Johann Sebastian Bach e Mieczyslaw Weinberg: due autori che (apparentemente) non possono essere più lontani e diversi tra loro. Due suite e due sonate per violoncello, che esplorano le più alte possibilità espressive dello strumento. Con questo programma, il concerto di giovedì 12 febbraio (Teatro Bibiena, ore 20.30), inserito nel cartellone di Tempo d'Orchestra, vede il ritorno a Mantova del rinomato violoncellista Mario Brunello.
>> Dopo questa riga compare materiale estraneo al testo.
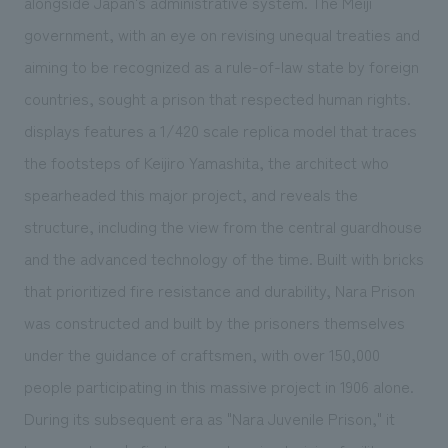
alongside Japan's administrative system. The Meiji
government, with an eye on revising unequal treaties and
aiming to be recognized as a rule-of-law state by foreign
countries, sought a prison that respected human rights.
displays features a 1/420 scale replica model that traces
the footsteps of Keijiro Yamashita, the architect who
spearheaded this major project, and reveals the
structure, including the view from the central guardhouse
and the advanced technology of the time. Built with bricks
that prioritized fire resistance and durability, Nara Prison
was constructed and built by the prisoners themselves
under the guidance of craftsmen, with over 150,000
people participating in this massive project in 1906 alone.
During its subsequent era as "Nara Juvenile Prison," it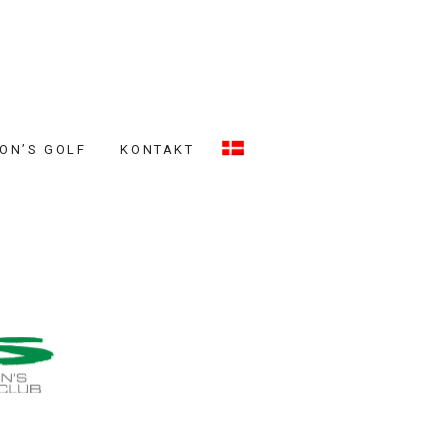
ON’S GOLF
KONTAKT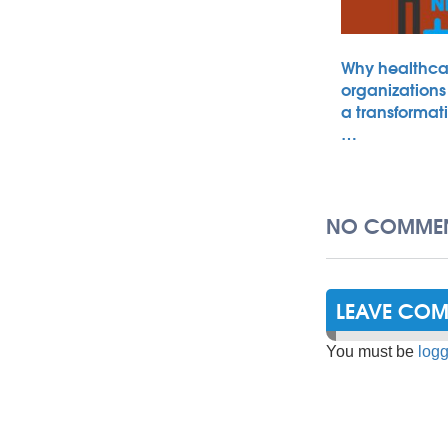
Why healthca
organizations
a transformat
…
NO COMMEN
LEAVE CO
You must be
logg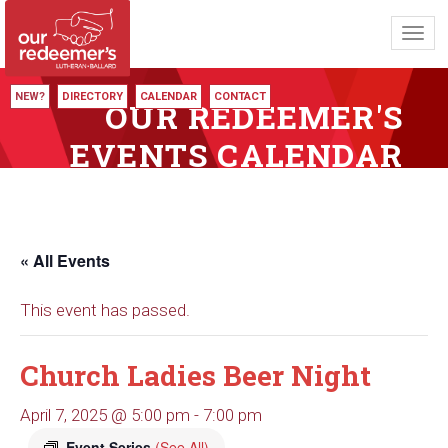
Toggl
navig
NEW?
DIRECTORY
CALENDAR
CONTACT
OUR REDEEMER'S
EVENTS CALENDAR
« All Events
This event has passed.
Church Ladies Beer Night
April 7, 2025 @ 5:00 pm
-
7:00 pm
Event Series
(See All)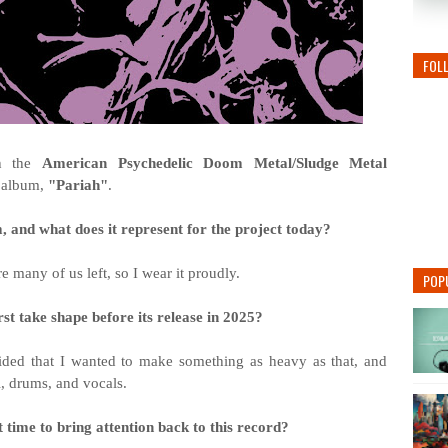
FOL
th the
American Psychedelic Doom Metal/Sludge Metal
r album,
"
Pariah"
.
and what does it represent for the project today?
re many of us left, so I wear it proudly.
POP
rst take shape before its release in 2025?
ded that I wanted to make something as heavy as that, and
i, drums, and vocals.
 time to bring attention back to this record?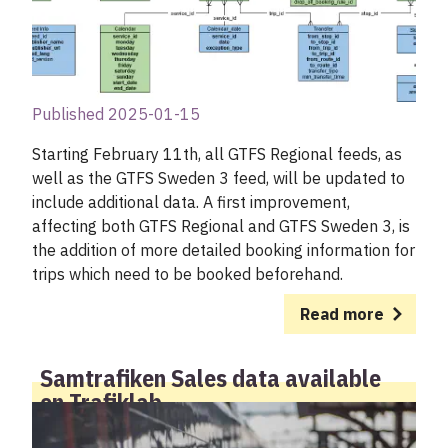
Published 2025-01-15
Starting February 11th, all GTFS Regional feeds, as
well as the GTFS Sweden 3 feed, will be updated to
include additional data. A first improvement,
affecting both GTFS Regional and GTFS Sweden 3, is
the addition of more detailed booking information for
trips which need to be booked beforehand.
Read more
Samtrafiken Sales data available
on Trafiklab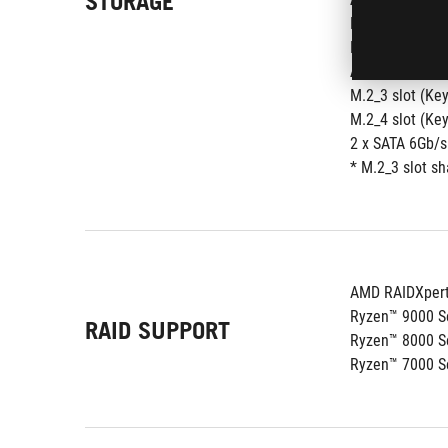
STORAGE
M.2_1 slot (Ke
M.2_2 slot (Ke
AMD B850 Chip
M.2_3 slot (Key
M.2_4 slot (Ke
2 x SATA 6Gb/s
* M.2_3 slot s
AMD RAIDXpert
Ryzen™ 9000 Se
RAID SUPPORT
Ryzen™ 8000 Se
Ryzen™ 7000 Se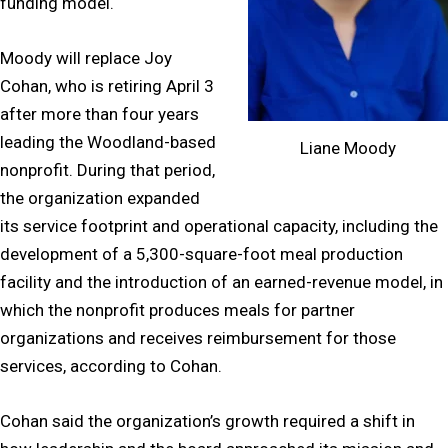
funding model.
Moody will replace Joy
Cohan, who is retiring April 3
after more than four years
leading the Woodland-based
Liane Moody
nonprofit. During that period,
the organization expanded
its service footprint and operational capacity, including the
development of a 5,300-square-foot meal production
facility and the introduction of an earned-revenue model, in
which the nonprofit produces meals for partner
organizations and receives reimbursement for those
services, according to Cohan.
Cohan said the organization’s growth required a shift in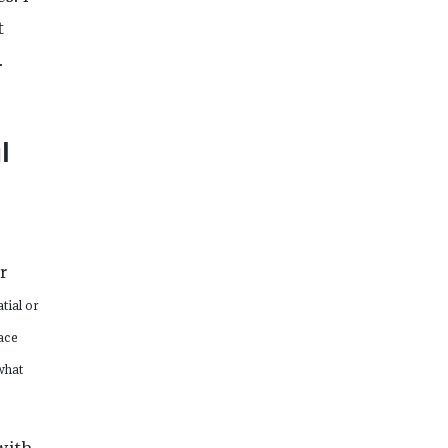
t
.
l
r
tial or
pace
what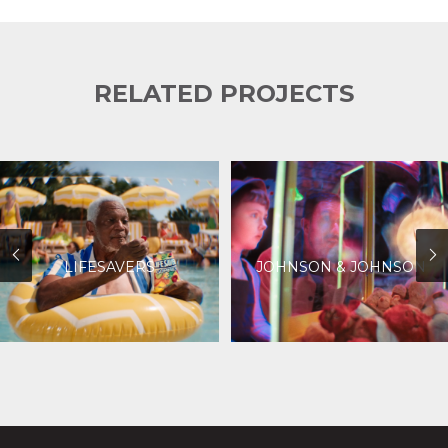
RELATED PROJECTS
LIFESAVERS
JOHNSON & JOHNSON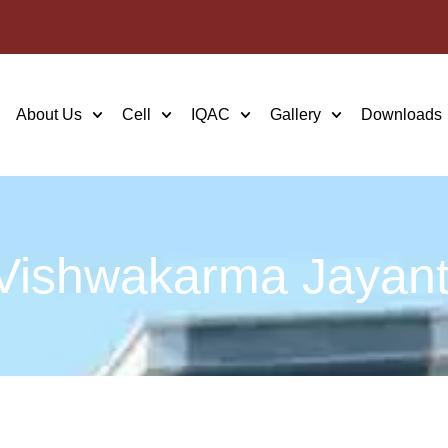
About Us
Cell
IQAC
Gallery
Downloads
Vishwakarma Jayant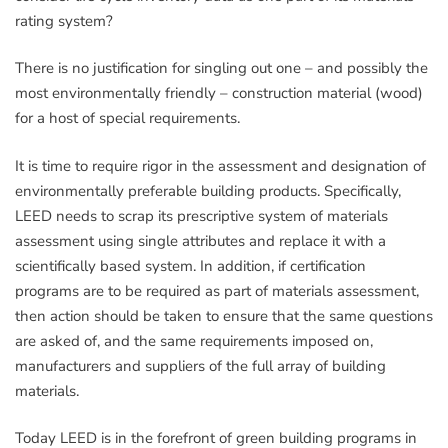
rating system?
There is no justification for singling out one – and possibly the
most environmentally friendly – construction material (wood)
for a host of special requirements.
It is time to require rigor in the assessment and designation of
environmentally preferable building products. Specifically,
LEED needs to scrap its prescriptive system of materials
assessment using single attributes and replace it with a
scientifically based system. In addition, if certification
programs are to be required as part of materials assessment,
then action should be taken to ensure that the same questions
are asked of, and the same requirements imposed on,
manufacturers and suppliers of the full array of building
materials.
Today LEED is in the forefront of green building programs in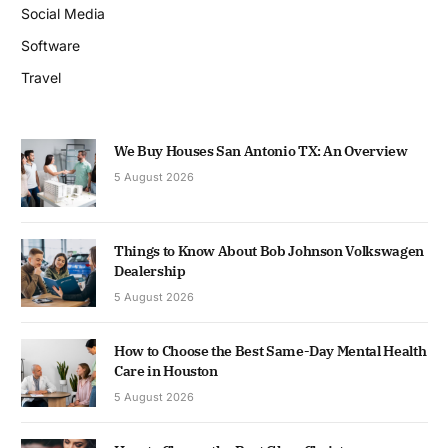
Social Media
Software
Travel
We Buy Houses San Antonio TX: An Overview
5 August 2026
Things to Know About Bob Johnson Volkswagen
Dealership
5 August 2026
How to Choose the Best Same-Day Mental Health
Care in Houston
5 August 2026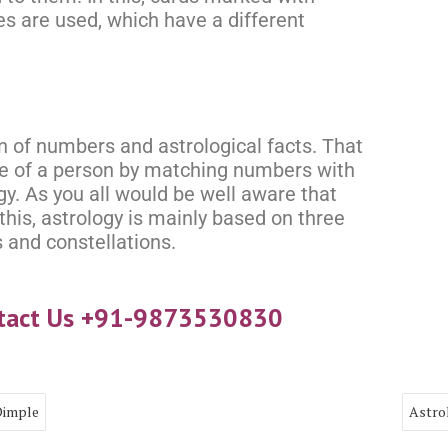
es are used, which have a different
n of numbers and astrological facts. That
ure of a person by matching numbers with
gy. As you all would be well aware that
this, astrology is mainly based on three
 and constellations.
ntact Us +91-9873530830
Dimple
Astro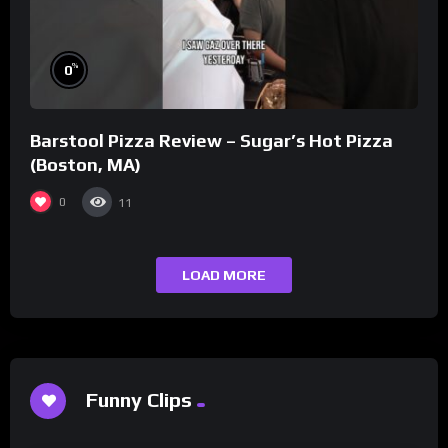
%
0
Barstool Pizza Review – Sugar’s Hot Pizza
(Boston, MA)
0
11
LOAD MORE
Funny Clips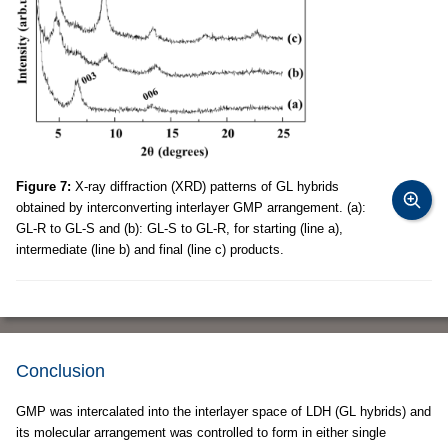
Figure 7:
X-ray diffraction (XRD) patterns of GL hybrids
obtained by interconverting interlayer GMP arrangement. (a):
GL-R to GL-S and (b): GL-S to GL-R, for starting (line a),
intermediate (line b) and final (line c) products.
Conclusion
GMP was intercalated into the interlayer space of LDH (GL hybrids) and
its molecular arrangement was controlled to form in either single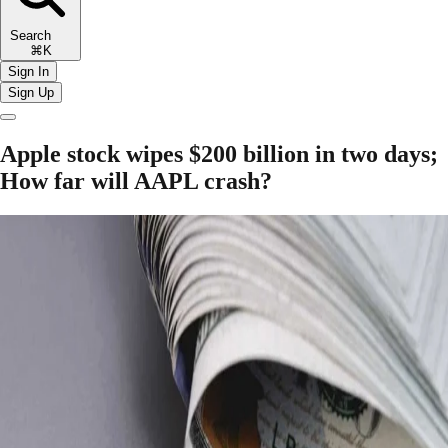
Search
⌘K
Sign In
Sign Up
Apple stock wipes $200 billion in two days;
How far will AAPL crash?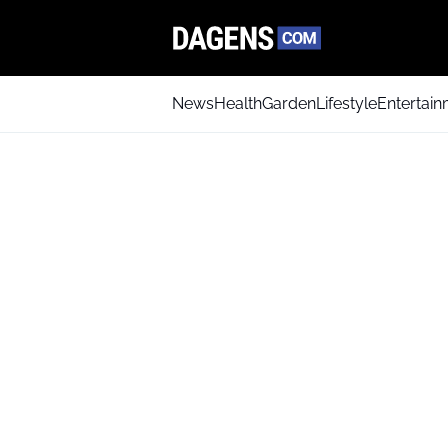
News
Health
Garden
Lifestyle
Entertai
Delle Suite di Bach continuano a stupire la varietà inventiva e la tensione misurata tra tecnica e poesia. Come porsi, dunque, di fronte a questa meraviglia? Il timore, per un compositore, è quello di trovarsi di fronte a un modello se non insuperabile perlomeno molto ingombrante. Ecco perché è degna di nota la giusta distanza con cui Weinberg guarda a Bach per scrivere le sue sonate, caratterizzate da immagini sospese e tormentate, probabilmente ispirate alla vita travagliata dell’autore, ma che esaltano l’espressività dello strumento. Il concerto si realizza così, con le parole dello stesso Brunello, come “una staffetta tra due compositori che hanno aperto strade inimmaginabili, realizzato architetture metafisiche e che continuano ad essere meteore in viaggio nel futuro”.
Per informazioni e biglietti è possibile contattare il boxoffice (boxoffice@oficinaocm.com, 0376 360476) o passare in sede in Piazza Sordello 12 (da mercoledì a venerdì, dalle 10 alle 13 e dalle 15 alle 18).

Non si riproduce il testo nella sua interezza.